**Collected data entries**
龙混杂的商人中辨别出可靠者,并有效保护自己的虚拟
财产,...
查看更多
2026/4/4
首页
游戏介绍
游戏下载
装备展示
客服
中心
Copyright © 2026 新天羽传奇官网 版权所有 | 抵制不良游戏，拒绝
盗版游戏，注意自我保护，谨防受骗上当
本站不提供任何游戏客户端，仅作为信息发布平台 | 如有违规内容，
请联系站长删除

**Task details**
Once the records are read, print each of them exactly as written.

**Written response**
龙混杂的商人中辨别出可靠者,并有效保护自己的虚拟
财产,...
查看更多
2026/4/4
首页
游戏介绍
游戏下载
装备展示
客服
中心
Copyright © 2026 新天羽传奇官网 版权所有 | 抵制不良游戏，拒绝
盗版游戏，注意自我保护，谨防受骗上当
本站不提供任何游戏客户端，仅作为信息发布平台 | 如有违规内容，
请联系站长删除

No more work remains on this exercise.